WORK REQUEST = Read the lines below. Copy out any that hold the string "Vodafone".

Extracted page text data
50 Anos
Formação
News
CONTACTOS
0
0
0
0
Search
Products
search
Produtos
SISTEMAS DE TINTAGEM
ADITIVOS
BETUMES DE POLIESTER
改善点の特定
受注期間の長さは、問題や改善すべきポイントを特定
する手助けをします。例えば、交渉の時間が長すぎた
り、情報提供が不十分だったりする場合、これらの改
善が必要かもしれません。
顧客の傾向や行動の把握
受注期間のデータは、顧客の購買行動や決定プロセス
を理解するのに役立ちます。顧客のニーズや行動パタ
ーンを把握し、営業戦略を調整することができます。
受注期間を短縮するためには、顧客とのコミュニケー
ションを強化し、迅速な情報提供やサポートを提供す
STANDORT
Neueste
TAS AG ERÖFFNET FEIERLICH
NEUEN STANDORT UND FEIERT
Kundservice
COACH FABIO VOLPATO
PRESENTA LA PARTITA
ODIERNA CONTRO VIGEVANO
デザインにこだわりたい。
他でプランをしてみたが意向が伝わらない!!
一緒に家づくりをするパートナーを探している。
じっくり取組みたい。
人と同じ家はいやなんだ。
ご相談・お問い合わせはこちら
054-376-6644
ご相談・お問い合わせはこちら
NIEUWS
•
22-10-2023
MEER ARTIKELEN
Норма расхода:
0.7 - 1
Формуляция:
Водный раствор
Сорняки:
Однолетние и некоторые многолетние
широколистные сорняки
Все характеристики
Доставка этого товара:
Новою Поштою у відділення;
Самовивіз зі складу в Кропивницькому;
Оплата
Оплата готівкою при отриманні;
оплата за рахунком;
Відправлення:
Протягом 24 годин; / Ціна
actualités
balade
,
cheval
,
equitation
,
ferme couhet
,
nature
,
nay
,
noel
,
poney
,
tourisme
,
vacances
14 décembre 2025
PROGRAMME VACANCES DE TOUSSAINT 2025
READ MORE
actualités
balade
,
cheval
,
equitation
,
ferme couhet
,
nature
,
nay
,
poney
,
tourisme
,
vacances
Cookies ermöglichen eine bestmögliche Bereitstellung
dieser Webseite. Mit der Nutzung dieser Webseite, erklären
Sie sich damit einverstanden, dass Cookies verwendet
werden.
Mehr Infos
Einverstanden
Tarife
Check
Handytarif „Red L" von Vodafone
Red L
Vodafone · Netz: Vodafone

FINISHED TASK =
Handytarif „Red L" von Vodafone
Vodafone · Netz: Vodafone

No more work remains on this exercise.